Bawaslu: Jangan Gunakan Sarana Pendidikan untuk Kampanye

SOREANG – Badan Pengawas Pemilu (Bawaslu) Kabupaten Bandung mengimbau agar tempat ibadah tidak digunakan untuk kegiatan kampanye politik, sehubungan akan dilaksanakan Pilkada 2020 di Kabupaten Bandung.

Ketua Bawaslu Kabupaten Bandung, Januar Solehuddin mengatakan, tempat ibadah memang biasa disasar menjadi lokasi kampanye karena tempat ibadah merupakan tempat berkumpulnya masyarakat dari berbagai kalangan sosial.
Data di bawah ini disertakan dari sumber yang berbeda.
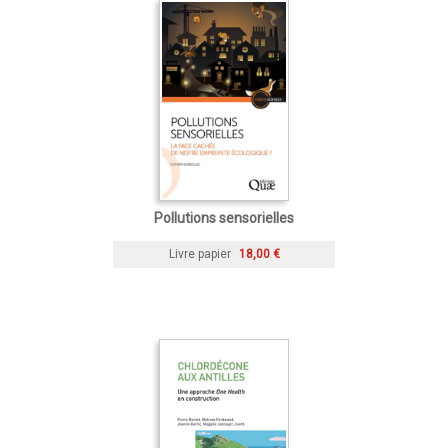
Pollutions sensorielles
Livre papier
18,00 €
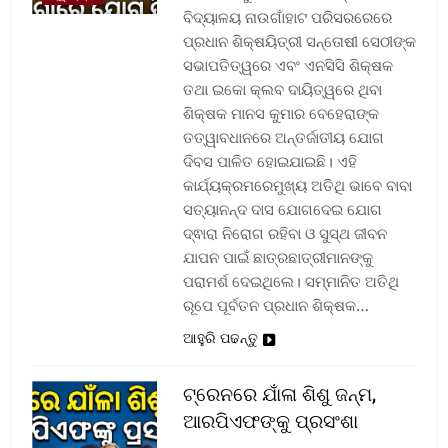
ବିଦ୍ୟାଳୟ ନାଉଗାଁହାଟ ପରିସରରେରେ
ପ୍ରଧାନ ଶିକ୍ଷୟିତ୍ରୀ ସନ୍ତୋଷୀ ସେଠୀଙ୍କ
ସଭାପତିତ୍ୱରେ ଏବଂ ଏନସିସି ଶିକ୍ଷକ
ତଥା ଇକୋ କ୍ଲବ ଦାୟିତ୍ୱରେ ଥିବା
ଶିକ୍ଷକ ମାନସ କୁମାର ବେହେରାଙ୍କ
ତତ୍ୱାବଧାନରେ ଅନ୍ତର୍ଜାତୀୟ ଯୋଗ
ଦିବସ ପାଳିତ ହୋଇଯାଇଛି। ଏହି
କାର୍ଯ୍ୟକ୍ରମରେମୁଖ୍ୟ ଅତିଥି ଭାବେ ବାବା
ସତ୍ୟାନନ୍ଦ ଦାସ ଯୋଗଦେଇ ଯୋଗ
ଦ୍ଵାରା ନିରୋଗ ରହିବା ଓ ସୁସ୍ଥ ଜୀବନ
ଯାପନ ପାଇଁ ଛାତ୍ରଛାତ୍ରୀମାନଙ୍କୁ
ପରାମର୍ଶ ଦେଇଥିଲେ। ସମ୍ମାନିତ ଅତିଥି
ରୂପେ ପୂର୍ବତନ ପ୍ରଧାନ ଶିକ୍ଷକ…
ଆହୁରି ପଢନ୍ତୁ
ଟ୍ରେନରେ ଯାଁଳା ଶିଶୁ ଜନ୍ମ,
ଆରପିଏଫଙ୍କୁ ପ୍ରସଂଶା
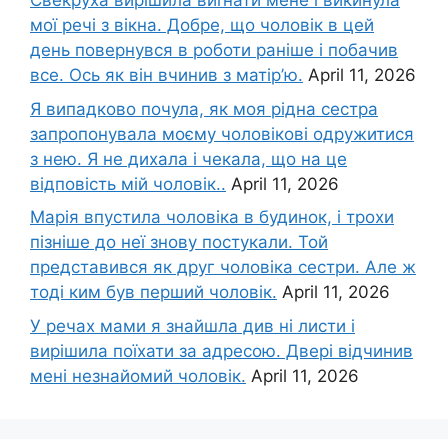
Свекруха вирішила виrнати мене і викинула
мої речі з вікна. Добре, що чоловік в цей
день повернувся в роботи раніше і побачив
все. Ось як він вчинив з матір’ю.
April 11, 2026
Я випадково почула, як моя рідна сестра
запропонувала моєму чоловікові одружитися
з нею. Я не дихала і чекала, що на це
відповість мій чоловік..
April 11, 2026
Марія впустила чоловіка в будинок, і трохи
пізніше до неї знову постукали. Той
представився як друг чоловіка сестри. Але ж
тоді ким був перший чоловік.
April 11, 2026
У речах мами я знайшла див ні листи і
вирішила поїхати за адресою. Двері відчинив
мені незнайомий чоловік.
April 11, 2026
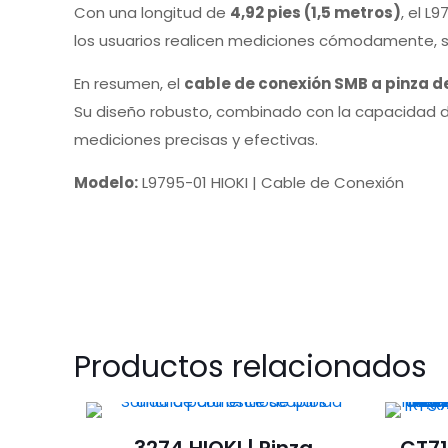
Con una longitud de
4,92 pies (1,5 metros)
, el L
los usuarios realicen mediciones cómodamente, sin
En resumen, el
cable de conexión SMB a pinza de
Su diseño robusto, combinado con la capacidad de 
mediciones precisas y efectivas.
Modelo:
L9795-01 HIOKI | Cable de Conexión
Productos relacionados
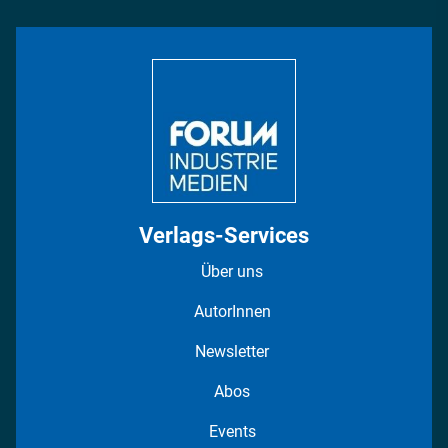
Rüstung
INDUSTRIEMAGAZIN TV: Alle Folgen
Bildung
DISPO Videos
Regionen
Fotostrecken
Verlags-Services
Über uns
AutorInnen
Newsletter
Abos
Events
”Tempat ibadah memang jadi motif adanya kegiatan kampanye. Alasannya logis, temoat ibadah adalah tempat yang digunakan orang untuk berkumpul. Baik ibadah, pengajian, dakwah dan lain sebagainya,” kata Januar saat ditemui di Soreang, Jumat (17/1).

Menurutnya, kampanye sendiri merupakan wujud dari pendidikan politik kepada masyarakat. Kendati demikian, kampanye politik harus dilakukan dengan penuh tanggung jawab dan menjungung azas kepatuhan dari aturan perundang-undangan.

”Artinya dalam setiap kegiatan kampanye baik melalui metode terbatas, pertemuan tatap muka, debat terbuka antarcalon hingga penyebaran bahan kampanye tidak boleh melanggar ketentuan yang diatur dalam undang-undang,” jelasnya.

Januar menjelaskan, Bawaslu tidak membatasi seseorang melakukan kampanye. Namun, definisi kampanye harus betul-betul dipahami. Kampanye politik seperti seperti mengajak untuk memilih, menyampaikan visi dan misi calon hingga penyebaran stiker (bahan kampanye) tidak boleh dilakukan di tempat-tempat ibadah. Seperti halnya masjid.

Selain tempat ibadah, kata Januar, tempat pendidikan keagamaan seperti pesantren juga tidak boleh digunakan untuk kampanye politik. Selama ini, pesantren memang kerap digunakan oleh seseorang untuk melakukan kampanye.

”Mereka (peserta pemilu) sering mengartikan bahwa tempat pendidikan itu seperti SD, SMP, SMA, atau Universitas. Tapi pesantren juga masuk dalam tempat pendidikan. Hanya saja berbasis keagamaan,” tegasnya.

Januar menambahkan, menjadikan tempat Pendidikan dan tempat ibadah sebagai ajang kegiatan kampanye tentu memiliki sanksi yang diatur dalam undang-undang nomor 10 tahun 2016. Hal tersebut secara jelas tertera pada pasal 187 ayat (3).

Bunyi pasal tersebut yaitu setiap orang yang sengaja melanggar ketentuan larangan pelaksanaan kampanye sebagaimana dimaksud dalam pasal 69 huruf g, huruf i atau huruf j dipidana dengan pidana penjara paling singkat 1 (satu) bulan atau paling lama 6 (enam) bulan dan/atau denda paling sedikit Rp100.000, atau paling banyak Rp1.000.000.